Protests expose Iranian regime’s frailty

Tuesday 8 December 2009

Massoumeh Torfeh
guardian.co.uk

Pro-reform Iranian students march during a protest at the Tehran University campus in Iran. Photograph: AP

The ruling clique in the Islamic republic must face the fact that it can no longer brush under the carpet the disenchantment of the young and educated in Iran. Nor can it convince anyone through its show trials that “spies” working to the orders of America and Britain organise all these regular demonstrations. The supreme leader, Ali Khamenei, repeated the claim again on Sunday.

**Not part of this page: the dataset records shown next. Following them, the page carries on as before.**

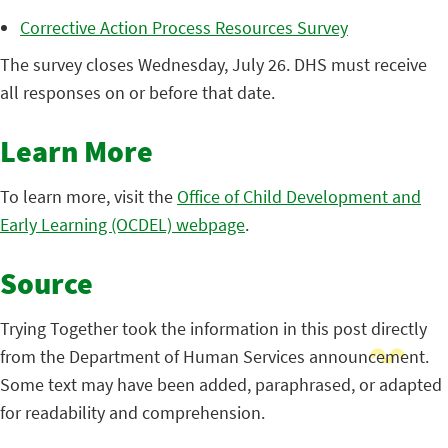
Corrective Action Process Resources Survey
The survey closes Wednesday, July 26. DHS must receive
all responses on or before that date.
Learn More
To learn more, visit the
Office of Child Development and
Early Learning (OCDEL) webpage
.
Source
Trying Together took the information in this post directly
from the Department of Human Services announcement.
Some text may have been added, paraphrased, or adapted
for readability and comprehension.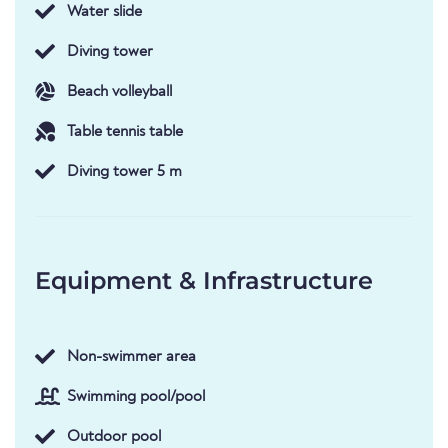
Water slide
Diving tower
Beach volleyball
Table tennis table
Diving tower 5 m
Equipment & Infrastructure
Non-swimmer area
Swimming pool/pool
Outdoor pool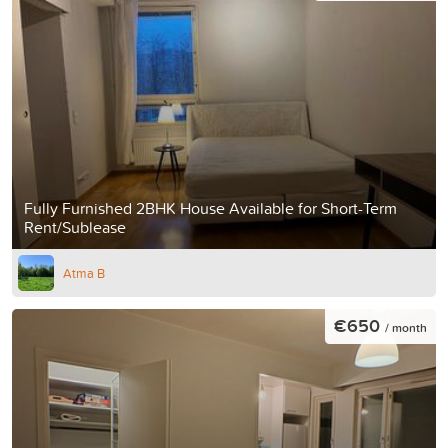
Fully Furnished 2BHK House Available for Short-Term
Rent/Sublease
Atma B
€650
/ month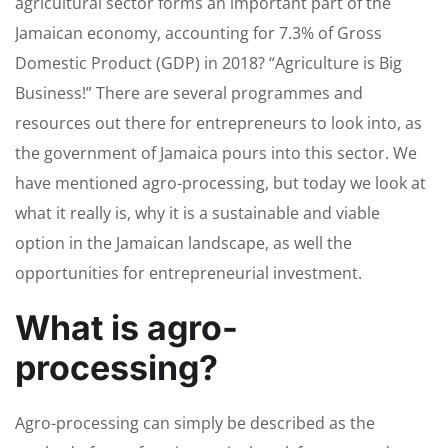
agricultural sector forms an important part of the
Jamaican economy, accounting for 7.3% of Gross
Domestic Product (GDP) in 2018? “Agriculture is Big
Business!” There are several programmes and
resources out there for entrepreneurs to look into, as
the government of Jamaica pours into this sector. We
have mentioned agro-processing, but today we look at
what it really is, why it is a sustainable and viable
option in the Jamaican landscape, as well the
opportunities for entrepreneurial investment.
What is agro-
processing?
Agro-processing can simply be described as the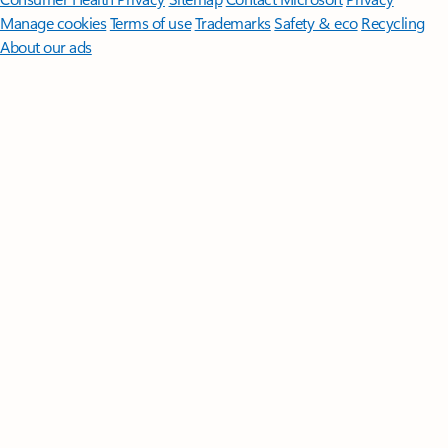
Manage cookies
Terms of use
Trademarks
Safety & eco
Recycling
About our ads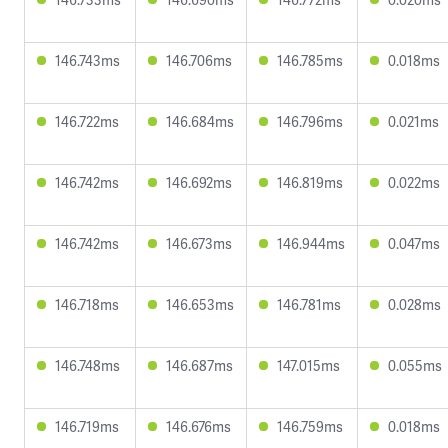
146.743ms
146.706ms
146.785ms
0.018ms
146.722ms
146.684ms
146.796ms
0.021ms
146.742ms
146.692ms
146.819ms
0.022ms
146.742ms
146.673ms
146.944ms
0.047ms
146.718ms
146.653ms
146.781ms
0.028ms
146.748ms
146.687ms
147.015ms
0.055ms
146.719ms
146.676ms
146.759ms
0.018ms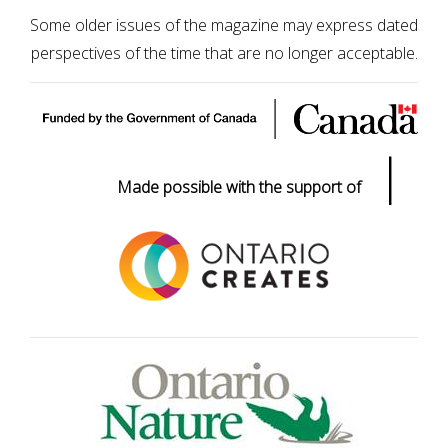
Some older issues of the magazine may express dated
perspectives of the time that are no longer acceptable.
|
Made possible with the support of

The cliche sentences dividing the nation into those who are “with us” and those who are “with our enemies” have been heard far too long to be effective. After 30 years of the Islamic republic, the young seem to be searching for new political ideas while the establishment seems to be running out of breath. The more autocratic a regime becomes, the more it tightens its controls and the harsher its response, the more it reveals its fragile disposition.

The students came out across the country in their thousands and warned that they preferred their religion to be kept in the private domain. And in a bolder show of defiance they directly blamed the supreme leader for continuing to support the contested president, Mahmoud Ahmadinejad.

“The government commits crimes, the leader gives it support,” chanted demonstrators setting light to pictures of Khamenei and Ahmadinejad. They even sent a message of disapproval to the main opposition leader, Mir Hossein Mousavi: “Mousavi is an excuse, the target is the regime,” they shouted. Another slogan hit the leader more indirectly: “Students are awake, dictators, they detest.”

Dozens were arrested after fierce clashes with security forces. But when, despite security clampdowns and threats on people’s lives, demonstrators keep returning to the streets the question keeps being posed: “Why can’t the regime regain control?” Opposition leader Mousavi warned the authorities that the green movement would continue: “You may be able to clamp down on 7 December but what will you do on 8 December and 9 December?” he said in a statement on the eve of Students’ Day. The next day, female Basij militia attacked his wife, Zahra Rahnavard, as she tried to join the demonstrations.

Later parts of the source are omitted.